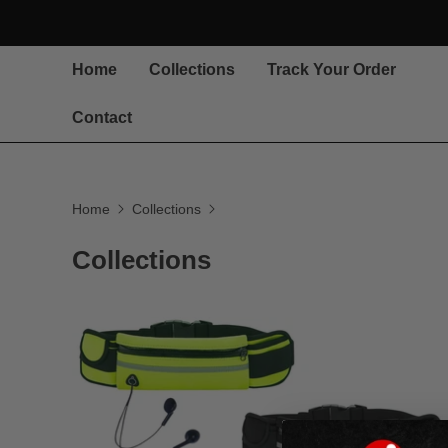
Home
Collections
Track Your Order
Contact
Home
Collections
Collections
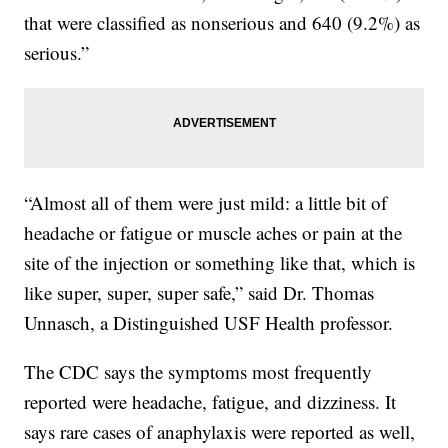
that were classified as nonserious and 640 (9.2%) as
serious.”
“Almost all of them were just mild: a little bit of
headache or fatigue or muscle aches or pain at the
site of the injection or something like that, which is
like super, super, super safe,” said Dr. Thomas
Unnasch, a Distinguished USF Health professor.
The CDC says the symptoms most frequently
reported were headache, fatigue, and dizziness. It
says rare cases of anaphylaxis were reported as well,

- [What you need to do]: Search the entries for the word "reported", then list each line that holds it.

- [Response to the task]:
reported were headache, fatigue, and dizziness. It
says rare cases of anaphylaxis were reported as well,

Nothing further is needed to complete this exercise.